Sir,
Mr. Fisher’s very interesting observations on the Arolla Glacier, the Trift Glacier and the Mer de Glace, contending that the white bands of the “ogives” consist of ice containing air and that the dark bands consist of clear ice, are undoubtedly an important contribution to the problem of ogive formation. These views must certainly be considered when attempting a solution. Whether the pressure wave hypothesis can be reconciled with Fisher’s basic observations only the future can show. Nevertheless the following reasons make it appear quite probable.
The causes of the sudden increases in speed in the summer, as may be observed at the Mt. Collon Glacier, are, in my opinion, not due to the changes in viscosity of the surface ice layers since shallow sections of the glacier are influenced by the annual temperature variations—as Fisher rightly observes. The sudden increase in speed seems much more likely to be due to the melt water which on reaching the glacier bed gives a sudden added impulse to the ice by various influences. Measurement of the speed in the tunnel of the Mt. Collon Glacier yielded very small values in winter (for instance 3 cm. a day). Calculations according to Somigliana indicated that during the winter the glacier does not slide upon its bottom layer in the lower, flat reaches of the tongue. This result has since been confirmed by observations in the lower tunnel of the Mt. Colon Glacier and by further investigations in other glaciers. The sudden increase in speed at the surface of the Mt. Colon Glacier in July, which is a multiple of the winter speed, can therefore only be explained by the additional impulse caused by gliding upon the glacier bed. This implies, however, that extensive variations in pressure must occur which will influence the entire cross section of the glacier with varying intensities in different places and at different times. This might cause the effect of the pressure waves to penetrate deeply into the glacier, even causing change in the lowest ice layers which only come to the surface at the end of the glacier.

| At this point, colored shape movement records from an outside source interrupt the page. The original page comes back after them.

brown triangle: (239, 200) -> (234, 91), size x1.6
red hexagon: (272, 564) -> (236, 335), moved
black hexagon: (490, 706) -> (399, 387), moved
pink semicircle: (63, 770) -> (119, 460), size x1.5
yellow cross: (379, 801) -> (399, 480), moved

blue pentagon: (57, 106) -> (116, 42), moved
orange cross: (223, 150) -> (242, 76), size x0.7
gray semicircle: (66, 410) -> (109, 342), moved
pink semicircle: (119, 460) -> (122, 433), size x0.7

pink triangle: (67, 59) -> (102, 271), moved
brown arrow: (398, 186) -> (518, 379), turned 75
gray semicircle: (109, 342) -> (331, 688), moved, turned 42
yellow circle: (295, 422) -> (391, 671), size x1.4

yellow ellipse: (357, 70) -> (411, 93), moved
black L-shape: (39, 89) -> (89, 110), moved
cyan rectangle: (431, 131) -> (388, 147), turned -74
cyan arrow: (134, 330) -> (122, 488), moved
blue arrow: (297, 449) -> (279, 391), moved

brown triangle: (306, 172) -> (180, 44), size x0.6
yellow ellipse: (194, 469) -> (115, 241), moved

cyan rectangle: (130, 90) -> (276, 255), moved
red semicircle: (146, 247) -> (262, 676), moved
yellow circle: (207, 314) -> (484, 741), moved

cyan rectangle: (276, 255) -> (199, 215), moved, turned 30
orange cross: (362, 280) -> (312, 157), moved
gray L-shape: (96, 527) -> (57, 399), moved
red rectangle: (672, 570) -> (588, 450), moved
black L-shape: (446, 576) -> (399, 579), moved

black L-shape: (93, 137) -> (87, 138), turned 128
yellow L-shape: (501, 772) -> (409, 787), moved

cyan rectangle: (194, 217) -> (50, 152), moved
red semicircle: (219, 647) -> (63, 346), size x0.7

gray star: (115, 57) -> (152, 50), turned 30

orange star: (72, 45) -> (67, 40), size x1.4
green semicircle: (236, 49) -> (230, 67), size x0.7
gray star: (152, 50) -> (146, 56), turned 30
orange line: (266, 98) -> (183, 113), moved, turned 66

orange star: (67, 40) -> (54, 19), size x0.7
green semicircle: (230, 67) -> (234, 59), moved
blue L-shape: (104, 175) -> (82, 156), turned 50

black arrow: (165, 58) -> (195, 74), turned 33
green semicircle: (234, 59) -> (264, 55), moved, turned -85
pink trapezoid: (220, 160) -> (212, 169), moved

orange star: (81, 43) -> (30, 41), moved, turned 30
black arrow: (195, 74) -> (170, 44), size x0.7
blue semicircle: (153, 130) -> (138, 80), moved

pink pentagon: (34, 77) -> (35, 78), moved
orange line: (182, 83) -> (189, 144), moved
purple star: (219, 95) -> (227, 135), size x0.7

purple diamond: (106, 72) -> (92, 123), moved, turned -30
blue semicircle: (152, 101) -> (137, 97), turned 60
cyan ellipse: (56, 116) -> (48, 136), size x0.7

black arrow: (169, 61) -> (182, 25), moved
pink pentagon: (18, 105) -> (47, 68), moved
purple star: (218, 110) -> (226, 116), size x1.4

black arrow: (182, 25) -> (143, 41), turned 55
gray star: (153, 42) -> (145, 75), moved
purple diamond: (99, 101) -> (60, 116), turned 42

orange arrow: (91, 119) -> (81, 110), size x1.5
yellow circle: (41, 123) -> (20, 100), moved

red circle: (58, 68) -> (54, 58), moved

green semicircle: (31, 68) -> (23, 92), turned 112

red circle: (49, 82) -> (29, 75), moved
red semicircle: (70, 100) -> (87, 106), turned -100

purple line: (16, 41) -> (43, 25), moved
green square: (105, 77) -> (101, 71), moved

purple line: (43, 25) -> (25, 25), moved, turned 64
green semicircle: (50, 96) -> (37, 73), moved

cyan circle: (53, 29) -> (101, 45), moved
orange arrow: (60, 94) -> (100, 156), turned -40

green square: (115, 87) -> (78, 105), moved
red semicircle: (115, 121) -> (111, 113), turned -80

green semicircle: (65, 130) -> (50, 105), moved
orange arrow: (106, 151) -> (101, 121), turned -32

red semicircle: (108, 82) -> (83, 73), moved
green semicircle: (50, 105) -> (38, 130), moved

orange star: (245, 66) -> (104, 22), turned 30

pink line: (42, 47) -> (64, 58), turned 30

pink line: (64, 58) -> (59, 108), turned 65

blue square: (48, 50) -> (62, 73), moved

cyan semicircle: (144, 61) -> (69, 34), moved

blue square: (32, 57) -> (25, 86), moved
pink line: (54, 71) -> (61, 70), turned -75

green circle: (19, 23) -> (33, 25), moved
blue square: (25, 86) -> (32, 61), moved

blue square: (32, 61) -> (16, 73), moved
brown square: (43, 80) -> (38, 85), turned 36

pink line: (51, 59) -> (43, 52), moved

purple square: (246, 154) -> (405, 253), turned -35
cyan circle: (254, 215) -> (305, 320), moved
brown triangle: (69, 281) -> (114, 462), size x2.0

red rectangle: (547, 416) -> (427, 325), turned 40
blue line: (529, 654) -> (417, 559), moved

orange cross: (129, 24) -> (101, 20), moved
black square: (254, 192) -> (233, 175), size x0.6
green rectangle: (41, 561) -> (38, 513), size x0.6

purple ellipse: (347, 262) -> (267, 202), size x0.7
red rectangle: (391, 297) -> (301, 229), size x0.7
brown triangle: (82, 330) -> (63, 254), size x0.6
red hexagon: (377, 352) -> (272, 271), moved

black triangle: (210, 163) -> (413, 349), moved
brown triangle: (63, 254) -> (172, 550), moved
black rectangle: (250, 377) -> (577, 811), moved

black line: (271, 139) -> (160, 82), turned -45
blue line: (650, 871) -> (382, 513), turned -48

A glacier phenomenon can never be due to one single cause, many influences are usually brought to bear. It seems to me that more research will be necessary before we can answer the question whether the different textures of the ice established by Fisher have a primary influence upon the formation of Forbes’s Bands, for instance because bubbly ice has a different viscosity from that of clear ice, or whether, on the contrary, the difference in texture is a result of pressure variations or even simply a secondary phenomenon of the glacier surface. Unfortunately technical difficulties due to rapid plastic distortion did not permit crystallographic investigations to be made of the upper Mt. Colton Glacier. It is remarkable that the wave formation of the glacier surface below the ice fall, similar to that of the water surface immediately below a water fall, is by far the most intensive at that point and flattens out in the direction of the advance. Ablation reached the following values according to measurements made by E.O.S. in the summer of 1950: at 2390 m. about 7.3 m., at 2270 m. about 7.8 m. and at 2220 m. about 8.2 m. These were exceptionally high amounts. On the other hand, it is equally remarkable that important variations of the Newtonian viscosity may occur in the interior of the glacier as was proved later in the Z’mutt tunnel (E.O.S.) which, with a length of 1060 m., had a maximum ice cover of 80 m.Footnote *
Finally, I must thank Mr. Fisher for his remarks which will help in the further study of the formation of Forbes’s Bands. The point he has raised regarding the different conditions obtaining in different glaciers deserves particular attention.